Change 1007312 merged by jenkins-bot:

[mediawiki/extensions/Translate@master] DatabaseMessageIndex: reduce lock wait time from 30 to 5 seconds

https://gerrit.wikimedia.org/r/1007312

Change 1007316 merged by jenkins-bot:

[mediawiki/extensions/Translate@master] MessageIndex: improve rebuilding

https://gerrit.wikimedia.org/r/1007316

Nikerabbit set the point value for this task to 4.Mar 4 2024, 1:01 PM

For future reference, debug log entries are visible on mwlog1002.eqiad.wmnet, but not in Logstash. Useful dashboard to check is https://grafana.wikimedia.org/d/CbmStnlGk/jobqueue-job?orgId=1&var-dc=eqiad%20prometheus%2Fk8s&var-job=MessageIndexRebuildJob

All my changes so far should address the issue of "Failed to load translation aids".

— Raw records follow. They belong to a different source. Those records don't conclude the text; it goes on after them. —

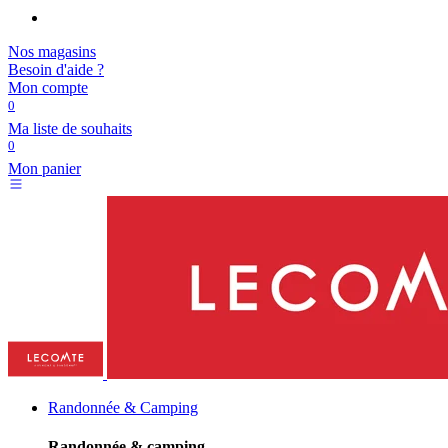
Nos magasins
Besoin d'aide ?
Mon compte
0
Ma liste de souhaits
0
Mon panier
Randonnée & Camping
Randonnée & camping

The first case of Special:Translate not recognizing the group should be impossible, given the act of marking the page for translation updates message groups during the POST request.

Change rOPUP1009488beabd had a related patch set uploaded (by Nikerabbit; author: Nikerabbit):

[mediawiki/extensions/Translate@master] TranslateSpecialPage: Add debug logging for T320220

https://gerrit.wikimedia.org/r/1009488

Change rOPUP1009488beabd merged by jenkins-bot:

[mediawiki/extensions/Translate@master] TranslateSpecialPage: Add debug logging for T320220

https://gerrit.wikimedia.org/r/1009488

Change #1016351 had a related patch set uploaded (by Nikerabbit; author: Nikerabbit):

[mediawiki/extensions/Translate@master] Remove touchKey from MessageGroupWANCache

https://gerrit.wikimedia.org/r/1016351

Change #1016351 merged by jenkins-bot:

[mediawiki/extensions/Translate@master] Remove touchKey from MessageGroupWANCache

https://gerrit.wikimedia.org/r/1016351

Change #1016718 had a related patch set uploaded (by Nikerabbit; author: Nikerabbit):

[mediawiki/extensions/Translate@master] Special:Translate: reduce false positives in debug logging

https://gerrit.wikimedia.org/r/1016718

I haven’t meet this issue for several weeks (probably MW 1.42.0-wmf.21), whereas it consistently failed from November. Thank you for the work! 🙂

Change #1016718 merged by jenkins-bot:

[mediawiki/extensions/Translate@master] Special:Translate: reduce false positives in debug logging

https://gerrit.wikimedia.org/r/1016718

Considering resolved for now. In case this still appears in the future, we have some more logging now.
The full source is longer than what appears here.